_TASK DIRECTIONS:_ If a line in the entries contains the word "Rotate", list it.

*** Begin section ***

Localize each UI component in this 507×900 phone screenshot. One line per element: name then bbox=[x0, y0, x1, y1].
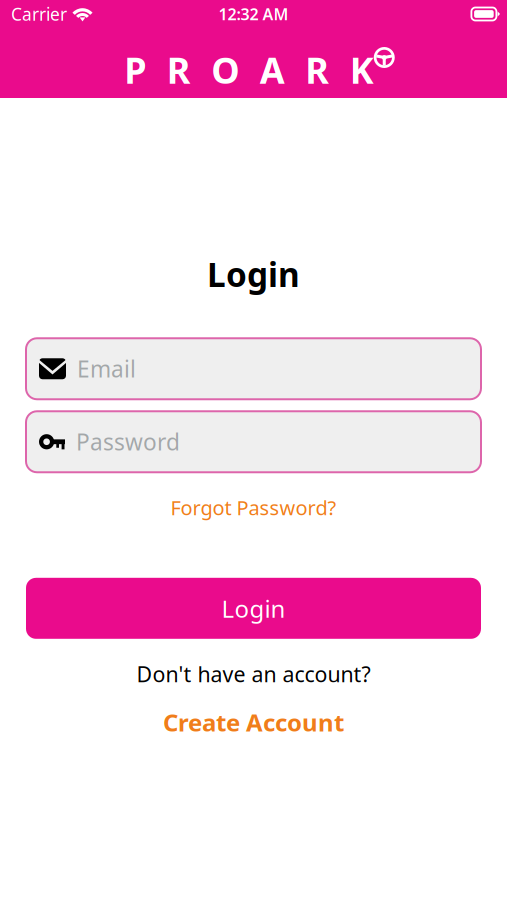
staticText: Password bbox=[76, 427, 180, 457]
staticText: Login bbox=[222, 592, 286, 624]
button[interactable]: Login bbox=[26, 578, 481, 639]
staticText: Forgot Password? bbox=[170, 494, 336, 521]
staticText: Email bbox=[77, 354, 136, 384]
button[interactable]: Forgot Password? bbox=[170, 494, 336, 521]
staticText: Login bbox=[207, 252, 300, 296]
staticText: Don't have an account? bbox=[136, 660, 370, 688]
staticText: Carrier bbox=[11, 2, 67, 26]
staticText: 12:32 AM bbox=[218, 3, 288, 25]
button[interactable]: Create Account bbox=[163, 706, 344, 738]
staticText: Create Account bbox=[163, 706, 344, 738]
staticText: PROARK bbox=[124, 46, 374, 94]
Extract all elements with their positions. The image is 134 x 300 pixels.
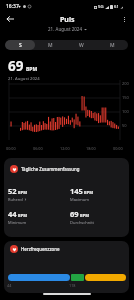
- staticText: M: [110, 42, 115, 49]
- staticText: BPM: [18, 213, 27, 218]
- staticText: 50: [122, 123, 127, 128]
- button[interactable]: M: [97, 40, 128, 50]
- staticText: M: [48, 42, 53, 49]
- staticText: Tägliche Zusammenfassung: [21, 166, 80, 172]
- staticText: 61: [114, 4, 119, 10]
- staticText: BPM: [26, 66, 38, 73]
- staticText: 118: [69, 283, 76, 288]
- staticText: Ruhend: [8, 197, 23, 202]
- button[interactable]: 44: [4, 209, 62, 225]
- staticText: 00:00: [6, 146, 16, 151]
- button[interactable]: Tägliche Zusammenfassung: [4, 158, 129, 237]
- staticText: W: [79, 42, 84, 49]
- staticText: 44: [7, 283, 12, 288]
- staticText: Maximum: [70, 197, 89, 202]
- staticText: 52: [8, 186, 17, 196]
- button[interactable]: 52: [4, 186, 62, 202]
- staticText: 69: [8, 57, 24, 75]
- staticText: 21. August 2024: [8, 76, 40, 82]
- staticText: 16:37: [6, 3, 19, 10]
- staticText: Puls: [60, 15, 75, 25]
- staticText: 145: [70, 186, 83, 196]
- button[interactable]: M: [35, 40, 66, 50]
- staticText: S: [19, 42, 22, 49]
- staticText: 150: [122, 95, 129, 100]
- staticText: BPM: [84, 190, 93, 195]
- staticText: 100: [122, 109, 129, 114]
- button[interactable]: 145: [66, 186, 124, 202]
- button[interactable]: More options: [115, 10, 133, 28]
- staticText: 12:00: [60, 146, 70, 151]
- staticText: BPM: [18, 190, 27, 195]
- staticText: 21. August 2024: [48, 26, 82, 32]
- button[interactable]: Herzfrequenzzone: [4, 241, 129, 293]
- staticText: 18:00: [86, 146, 96, 151]
- button[interactable]: Back: [1, 10, 19, 28]
- staticText: BPM: [80, 213, 89, 218]
- staticText: 00:00: [113, 146, 123, 151]
- staticText: 69: [70, 209, 79, 219]
- staticText: Herzfrequenzzone: [21, 246, 60, 252]
- staticText: 200: [122, 81, 129, 86]
- staticText: 5G: [98, 4, 104, 10]
- button[interactable]: 69: [66, 209, 124, 225]
- staticText: Durchschnitt: [70, 220, 95, 225]
- staticText: 06:00: [33, 146, 43, 151]
- staticText: 44: [8, 209, 17, 219]
- staticText: Minimum: [8, 220, 27, 225]
- button[interactable]: S: [5, 40, 35, 50]
- button[interactable]: W: [66, 40, 97, 50]
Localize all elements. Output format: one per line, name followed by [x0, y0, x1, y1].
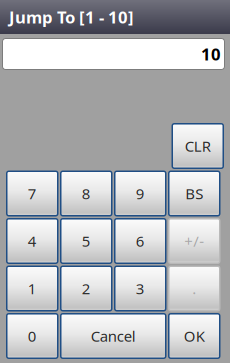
staticText: BS [185, 183, 203, 204]
staticText: 7 [28, 183, 37, 204]
staticText: Jump To [1 - 10] [9, 6, 134, 28]
button[interactable]: CLR [172, 123, 224, 169]
button[interactable]: 0 [6, 313, 58, 359]
button[interactable]: 4 [6, 218, 58, 264]
staticText: 4 [28, 231, 37, 251]
staticText: OK [184, 326, 205, 346]
staticText: 0 [28, 326, 37, 346]
staticText: +/- [184, 231, 204, 251]
button[interactable]: 6 [114, 218, 166, 264]
button[interactable]: 2 [60, 266, 112, 312]
staticText: 10 [201, 43, 221, 65]
button[interactable]: 1 [6, 266, 58, 312]
button[interactable]: 7 [6, 170, 58, 216]
button[interactable]: 3 [114, 266, 166, 312]
button[interactable]: Cancel [60, 313, 166, 359]
staticText: CLR [185, 136, 211, 156]
button[interactable]: +/- [168, 218, 220, 264]
staticText: Cancel [91, 326, 136, 346]
staticText: 5 [82, 231, 91, 251]
button[interactable]: . [168, 266, 220, 312]
button[interactable]: BS [168, 170, 220, 216]
staticText: 9 [136, 183, 145, 204]
staticText: 2 [82, 278, 91, 299]
staticText: 8 [82, 183, 91, 204]
button[interactable]: 9 [114, 170, 166, 216]
staticText: 1 [28, 278, 37, 299]
button[interactable]: 5 [60, 218, 112, 264]
staticText: . [192, 278, 196, 299]
button[interactable]: OK [168, 313, 220, 359]
staticText: 6 [136, 231, 145, 251]
button[interactable]: 8 [60, 170, 112, 216]
staticText: 3 [136, 278, 145, 299]
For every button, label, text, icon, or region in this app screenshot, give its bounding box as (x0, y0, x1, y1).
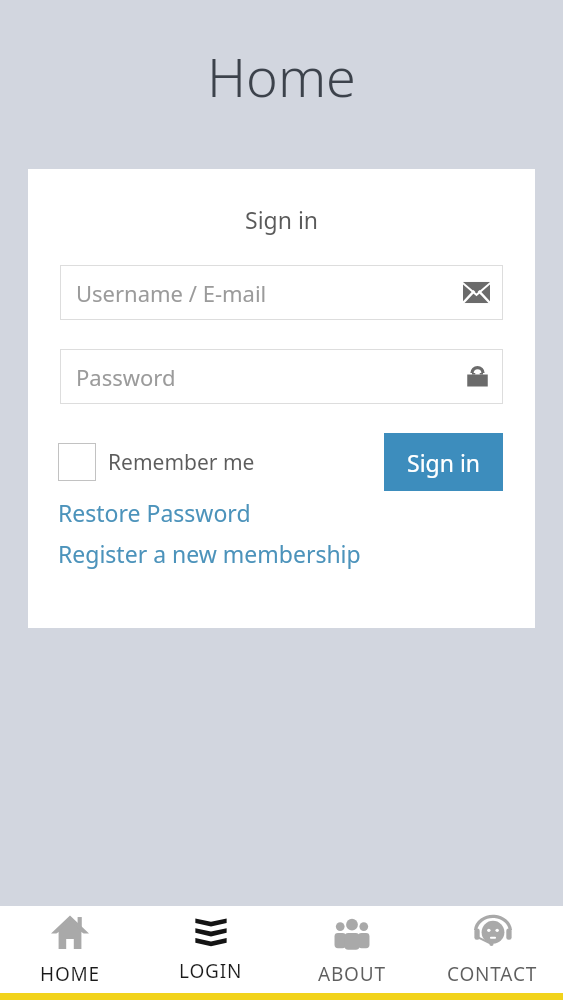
button[interactable]: LOGIN (140, 907, 281, 992)
staticText: Restore Password (58, 497, 251, 528)
staticText: Username / E-mail (76, 278, 267, 308)
staticText: LOGIN (179, 958, 243, 984)
staticText: Remember me (108, 448, 255, 477)
button[interactable]: CONTACT (422, 906, 563, 993)
staticText: HOME (40, 961, 100, 985)
staticText: Sign in (245, 204, 319, 235)
staticText: ABOUT (318, 961, 386, 985)
button[interactable]: Remember me (58, 435, 255, 489)
staticText: CONTACT (447, 961, 538, 985)
button[interactable]: HOME (0, 906, 140, 993)
button[interactable]: Password (60, 349, 503, 404)
button[interactable]: ABOUT (281, 906, 422, 993)
staticText: Sign in (407, 447, 481, 478)
button[interactable]: Restore Password (58, 497, 251, 528)
button[interactable]: Sign in (384, 433, 503, 491)
staticText: Password (76, 362, 176, 392)
staticText: Register a new membership (58, 538, 361, 569)
button[interactable]: Register a new membership (58, 538, 361, 569)
staticText: Home (207, 39, 356, 113)
button[interactable]: Username / E-mail (60, 265, 503, 320)
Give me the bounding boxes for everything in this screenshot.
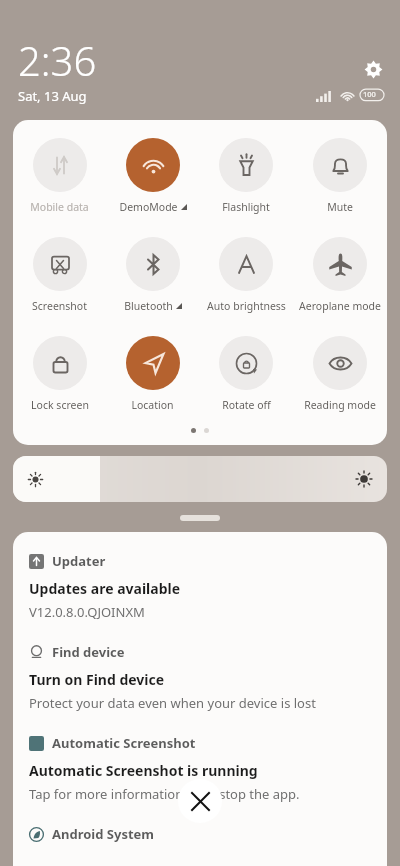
button[interactable]: Brightness [13,456,387,502]
staticText: Find device [52,643,125,661]
staticText: Auto brightness [207,299,286,313]
button[interactable]: Close notifications [178,779,222,823]
staticText: 100 [363,89,376,99]
staticText: Location [131,398,174,412]
button[interactable]: DemoMode [106,136,199,216]
button[interactable]: Find device [29,643,371,712]
staticText: V12.0.8.0.QJOINXM [29,603,145,621]
staticText: DemoMode [119,200,178,214]
button[interactable]: Mute [293,136,387,216]
button[interactable]: Auto brightness [199,235,293,315]
button[interactable]: Reading mode [293,334,387,414]
staticText: Reading mode [304,398,376,412]
button[interactable]: Updater [29,552,371,621]
staticText: Turn on Find device [29,670,165,689]
staticText: Automatic Screenshot is running [29,761,258,780]
staticText: Flashlight [222,200,270,214]
staticText: Lock screen [31,398,89,412]
button[interactable]: Aeroplane mode [293,235,387,315]
staticText: 2:36 [18,33,97,87]
staticText: Updates are available [29,579,181,598]
button[interactable]: Screenshot [13,235,106,315]
button[interactable]: Location [106,334,199,414]
staticText: Screenshot [32,299,87,313]
staticText: Android System [52,825,155,843]
staticText: Aeroplane mode [299,299,381,313]
button[interactable]: Mobile data [13,136,106,216]
staticText: Mobile data [30,200,89,214]
button[interactable]: Bluetooth [106,235,199,315]
button[interactable]: Rotate off [199,334,293,414]
staticText: Sat, 13 Aug [18,87,87,105]
staticText: Updater [52,552,106,570]
staticText: Automatic Screenshot [52,734,196,752]
staticText: Tap for more information or to stop the … [29,785,300,803]
button[interactable]: Settings [358,54,388,84]
staticText: Mute [327,200,353,214]
staticText: Rotate off [222,398,271,412]
button[interactable]: Automatic Screenshot [29,734,371,803]
staticText: Protect your data even when your device … [29,694,316,712]
staticText: Bluetooth [124,299,173,313]
button[interactable]: Lock screen [13,334,106,414]
button[interactable]: Flashlight [199,136,293,216]
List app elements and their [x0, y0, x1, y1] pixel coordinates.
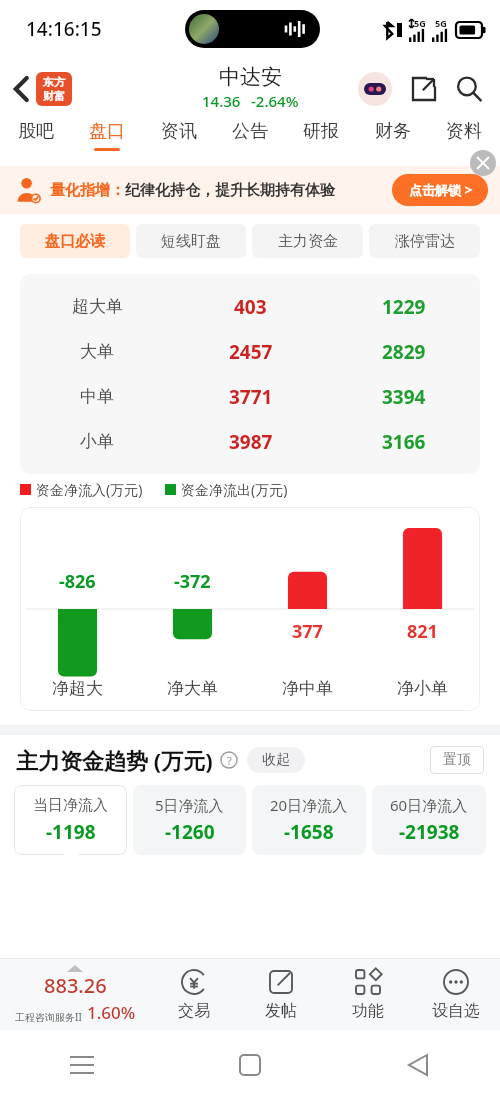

*** End section ***

_ANSWER SPACE:_
button[interactable]: Rotate off [199,334,293,414]
staticText: Rotate off [222,398,271,412]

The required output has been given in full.